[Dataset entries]
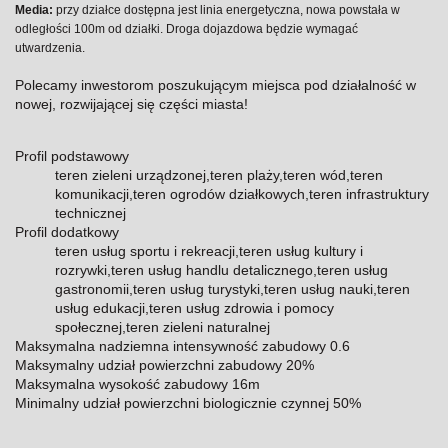
Media:
przy działce dostępna jest linia energetyczna, nowa powstała w
odległości 100m od działki. Droga dojazdowa będzie wymagać
utwardzenia.
Polecamy inwestorom poszukującym miejsca pod działalność w
nowej, rozwijającej się części miasta!
Profil podstawowy
teren zieleni urządzonej,teren plaży,teren wód,teren
komunikacji,teren ogrodów działkowych,teren infrastruktury
technicznej
Profil dodatkowy
teren usług sportu i rekreacji,teren usług kultury i
rozrywki,teren usług handlu detalicznego,teren usług
gastronomii,teren usług turystyki,teren usług nauki,teren
usług edukacji,teren usług zdrowia i pomocy
społecznej,teren zieleni naturalnej
Maksymalna nadziemna intensywność zabudowy 0.6
Maksymalny udział powierzchni zabudowy 20%
Maksymalna wysokość zabudowy 16m
Minimalny udział powierzchni biologicznie czynnej 50%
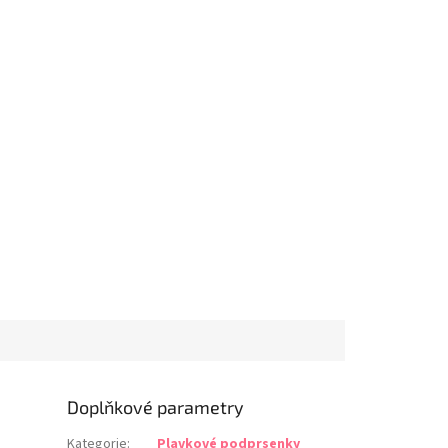
70 G
75 G
80 G
85 G
70 H
75 H
80 H
85 H
70 I
Doplňkové parametry
Kategorie
:
Plavkové podprsenky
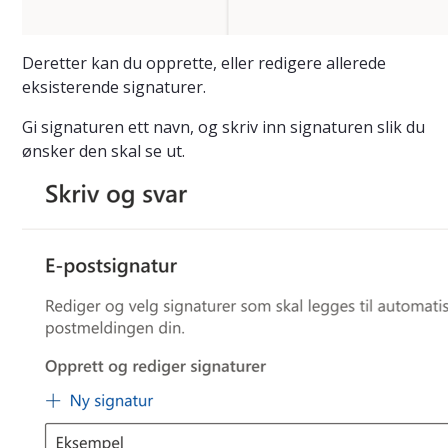
Deretter kan du opprette, eller redigere allerede
eksisterende signaturer.
Gi signaturen ett navn, og skriv inn signaturen slik du
ønsker den skal se ut.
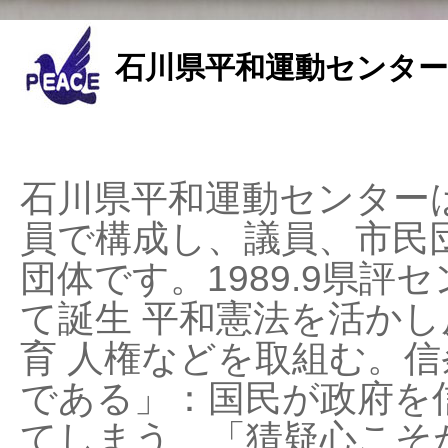
石川県平和運動センター
石川県平和運動センターは
員で構成し、議員、市民
団体です。1989.9県評セ
て誕生 平和憲法を活かし反
育 人権などを取組む。
である」：国民が政府を
てしまう、「猜疑心こそ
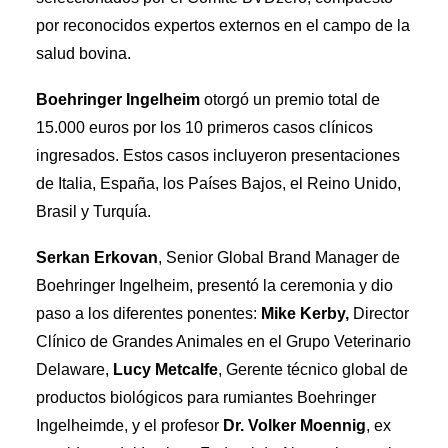
por reconocidos expertos externos en el campo de la
salud bovina.
Boehringer Ingelheim
otorgó un premio total de
15.000 euros por los 10 primeros casos clínicos
ingresados. Estos casos incluyeron presentaciones
de Italia, España, los Países Bajos, el Reino Unido,
Brasil y Turquía.
Serkan Erkovan
, Senior Global Brand Manager de
Boehringer Ingelheim, presentó la ceremonia y dio
paso a los diferentes ponentes:
Mike Kerby,
Director
Clínico de Grandes Animales en el Grupo Veterinario
Delaware,
Lucy Metcalfe
, Gerente técnico global de
productos biológicos para rumiantes Boehringer
Ingelheimde, y el profesor
Dr. Volker Moennig
, ex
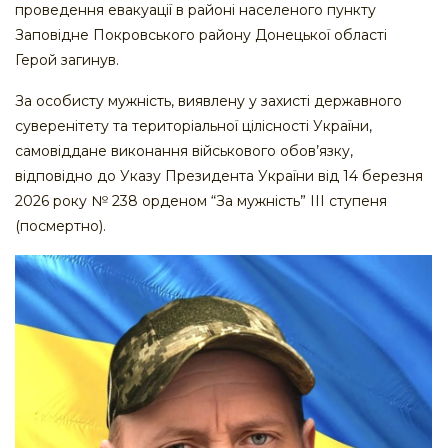
проведення евакуації в районі населеного пункту
Заповідне Покровського району Донецької області
Герой загинув.
За особисту мужність, виявлену у захисті державного
суверенітету та територіальної цілісності України,
самовіддане виконання військового обов’язку,
відповідно до Указу Президента України від 14 березня
2026 року № 238 орденом “За мужність” ІІІ ступеня
(посмертно).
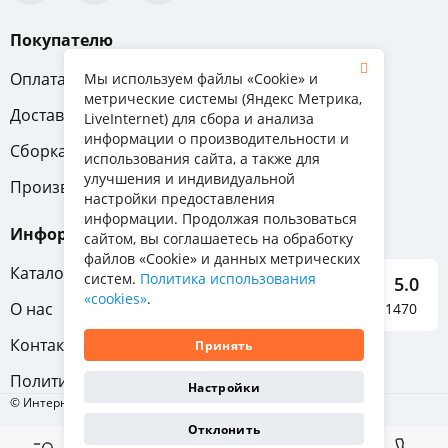
Покупателю
Оплата
Вопрос-ответ
Мы используем файлы «Cookie» и
метрические системы (Яндекс Метрика,
Доставка
Обмен и возврат
LiveInternet) для сбора и анализа
информации о производительности и
Сборка
Гарантия
использования сайта, а также для
улучшения и индивидуальной
Производители
настройки предоставления
информации. Продолжая пользоваться
Информация
сайтом, вы соглашаетесь на обработку
файлов «Cookie» и данных метрических
Каталог мебели
систем.
Политика использования
5.0
«cookies»
.
О нас
Отзывы о нас 1470
Контакты
Принять
Политика конфиденциальности
Настройки
© Интернет-магазин «Отличная мебель», 2011-2026
Отклонить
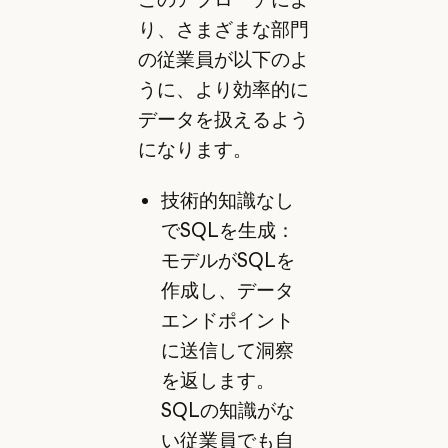
り、さまざまな部門
の従業員が以下のよ
うに、より効率的に
データを扱えるよう
になります。
技術的知識なし
でSQLを生成：
モデルがSQLを
作成し、データ
エンドポイント
に送信して洞察
を返します。
SQLの知識がな
い従業員でも自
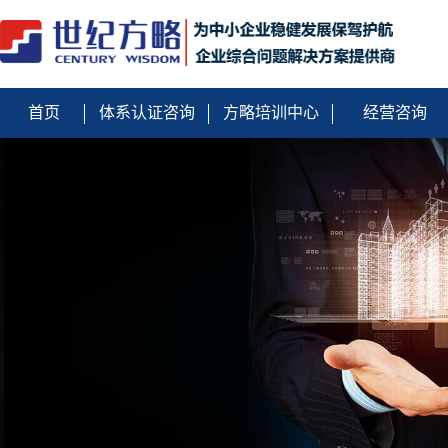
首页
体系认证咨询
方略培训中心
经营咨询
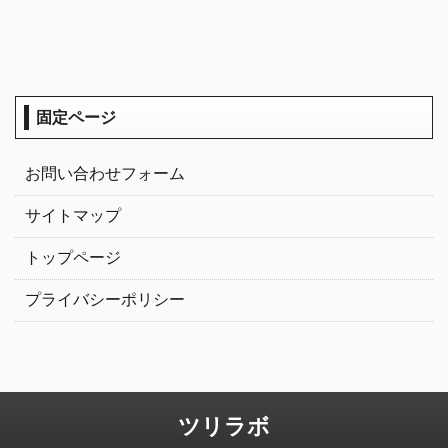
固定ページ
お問い合わせフォーム
サイトマップ
トップページ
プライバシーポリシー
ツリラボ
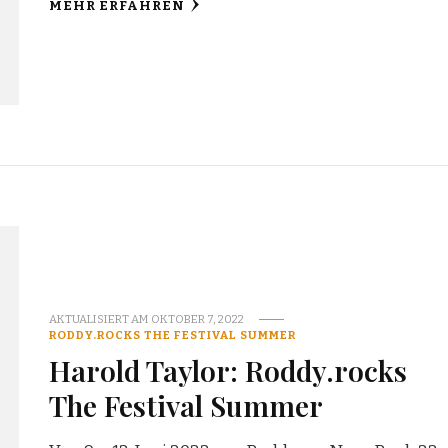
MEHR ERFAHREN
AKTUALISIERT AM
OKTOBER 7, 2022
RODDY.ROCKS THE FESTIVAL SUMMER
Harold Taylor: Roddy.rocks
The Festival Summer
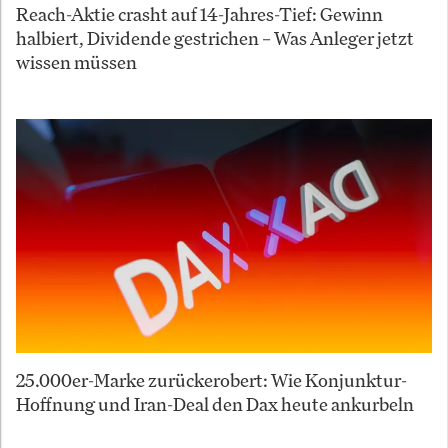
Reach-Aktie crasht auf 14-Jahres-Tief: Gewinn
halbiert, Dividende gestrichen – Was Anleger jetzt
wissen müssen
25.000er-Marke zurückerobert: Wie Konjunktur-
Hoffnung und Iran-Deal den Dax heute ankurbeln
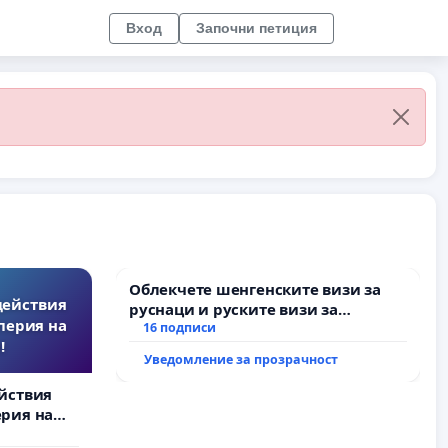
Вход
Започни петиция
Облекчете шенгенските визи за
действия
руснаци и руските визи за
перия на
българи
16 подписи
!
Уведомление за прозрачност
йствия
рия на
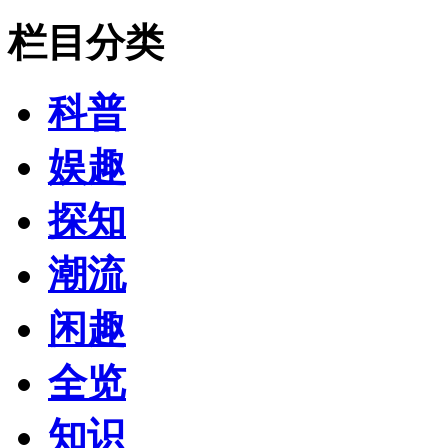
栏目分类
科普
娱趣
探知
潮流
闲趣
全览
知识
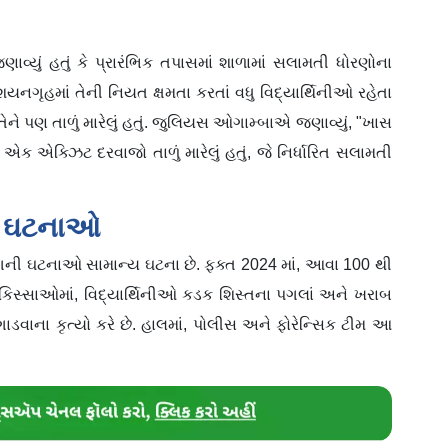
વ્યું હતું કે પ્રારંભિક તપાસમાં શાળામાં સલામતી ધોરણોના
 શયનગૃહમાં તેની નિયત ક્ષમતા કરતાં વધુ વિદ્યાર્થિનીઓ રહેતા
 પણ તાળું મારેલું હતું. જુલિયસ ઓગામ્બાએ જણાવ્યું, "ખાસ
 એક્ઝિટ દરવાજો તાળું મારેલું હતું, જે નિર્ધારિત સલામતી
ી ઘટનાઓ
ી ઘટનાઓ સામાન્ય ઘટના છે. ફક્ત 2024 માં, આવા 100 થી
 કિસ્સાઓમાં, વિદ્યાર્થિનીઓ કડક શિસ્તના પગલાં અને ખરાબ
ડવાના કૃત્યો કરે છે. હાલમાં, પોલીસ અને ફોરેન્સિક ટીમ આ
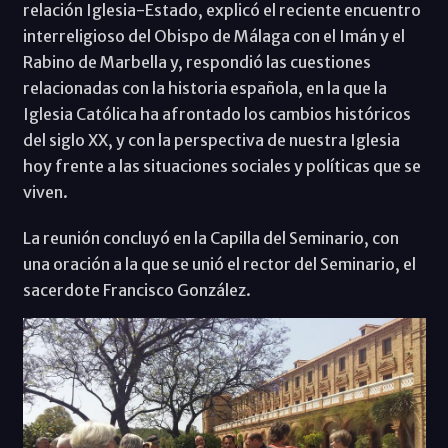
relación Iglesia-Estado, explicó el reciente encuentro
interreligioso del Obispo de Málaga con el Imán y el
Rabino de Marbella y, respondió las cuestiones
relacionadas con la historia española, en la que la
Iglesia Católica ha afrontado los cambios históricos
del siglo XX, y con la perspectiva de nuestra Iglesia
hoy frente a las situaciones sociales y políticas que se
viven.
La reunión concluyó en la Capilla del Seminario, con
una oración a la que se unió el rector del Seminario, el
sacerdote Francisco González.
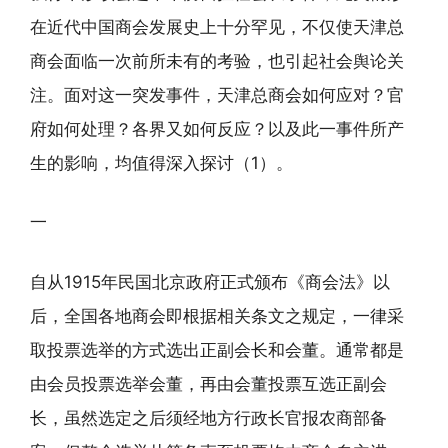
在近代中国商会发展史上十分罕见，不仅使天津总
商会面临一次前所未有的考验，也引起社会舆论关
注。面对这一突发事件，天津总商会如何应对？官
府如何处理？各界又如何反应？以及此一事件所产
生的影响，均值得深入探讨（1）。
一
自从1915年民国北京政府正式颁布《商会法》以
后，全国各地商会即根据相关条文之规定，一律采
取投票选举的方式选出正副会长和会董。通常都是
由会员投票选举会董，再由会董投票互选正副会
长，虽然选定之后须经地方行政长官报农商部备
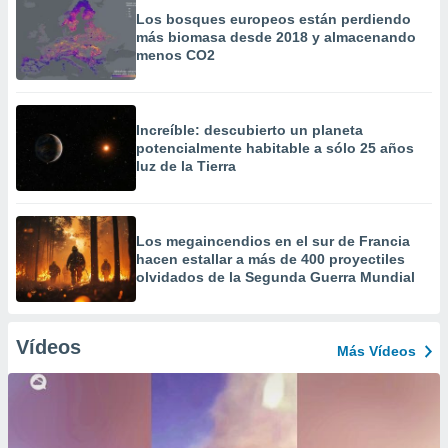
Los bosques europeos están perdiendo
más biomasa desde 2018 y almacenando
menos CO2
Increíble: descubierto un planeta
potencialmente habitable a sólo 25 años
luz de la Tierra
Los megaincendios en el sur de Francia
hacen estallar a más de 400 proyectiles
olvidados de la Segunda Guerra Mundial
Vídeos
Más Vídeos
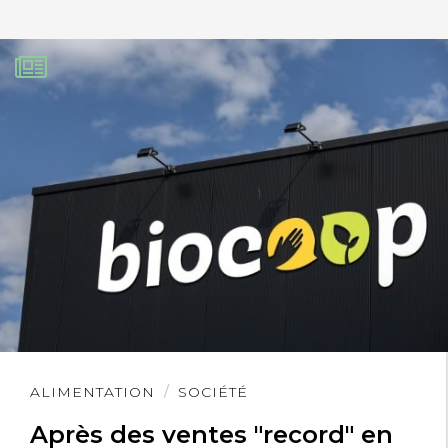
Lire
ALIMENTATION
SOCIÉTÉ
l'article
Après des ventes "record" en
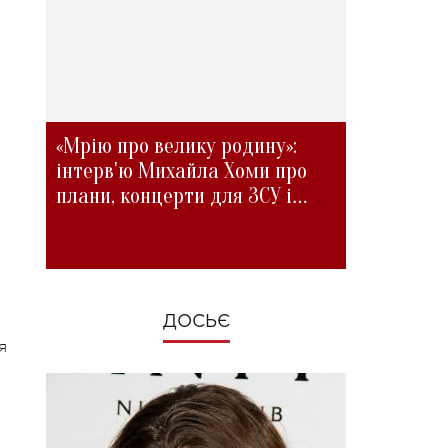
«Мрію про велику родину»:
інтерв'ю Михайла Хоми про
плани, концерти для ЗСУ і
зміни під час війни
ДОСЬЄ
я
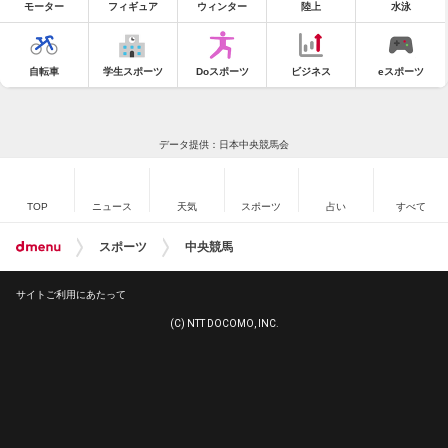
モーター
フィギュア
ウィンター
陸上
水泳
自転車
学生スポーツ
Doスポーツ
ビジネス
eスポーツ
データ提供：日本中央競馬会
TOP
ニュース
天気
スポーツ
占い
すべて
スポーツ
中央競馬
サイトご利用にあたって
(C) NTT DOCOMO, INC.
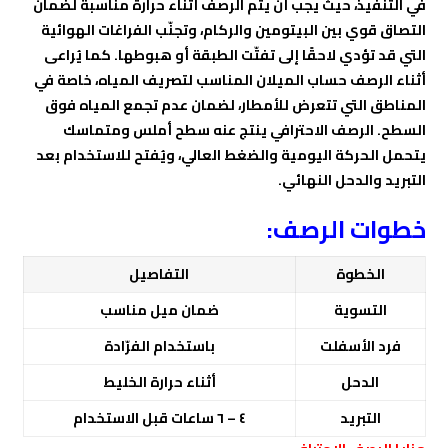
في التنفيذ، حيث يجب أن يتم الرصف أثناء حرارة مناسبة لضمان
التصاق قوي بين البيتومين والركام، وتجنّب الفراغات الهوائية
التي قد تؤدي لاحقًا إلى تفتّت الطبقة أو هبوطها. كما يُراعى
أثناء الرصف حساب الميلان المناسب لتصريف المياه، خاصة في
المناطق التي تتعرض للأمطار، لضمان عدم تجمع المياه فوق
السطح. الرصف الاحترافي ينتج عنه سطح أملس ومتماسك
يتحمل الحركة اليومية والضغط العالي، ويُفتح للاستخدام بعد
التبريد والدحل النهائي.
خطوات الرصف:
الخطوة
التفاصيل
التسوية
ضمان ميل مناسب
فرد الأسفلت
باستخدام الفرّادة
الدحل
أثناء حرارة الخليط
التبريد
٤ – ٦ ساعات قبل الاستخدام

▶ [Aim of the exercise] In the records above, take every line from the opening one through the line with "teren zieleni urządzonej,teren" and repeat it exactly; pictures are not part of the copy.

▶ [Solution]
Media:
przy działce dostępna jest linia energetyczna, nowa powstała w
odległości 100m od działki. Droga dojazdowa będzie wymagać
utwardzenia.
Polecamy inwestorom poszukującym miejsca pod działalność w
nowej, rozwijającej się części miasta!
Profil podstawowy
teren zieleni urządzonej,teren plaży,teren wód,teren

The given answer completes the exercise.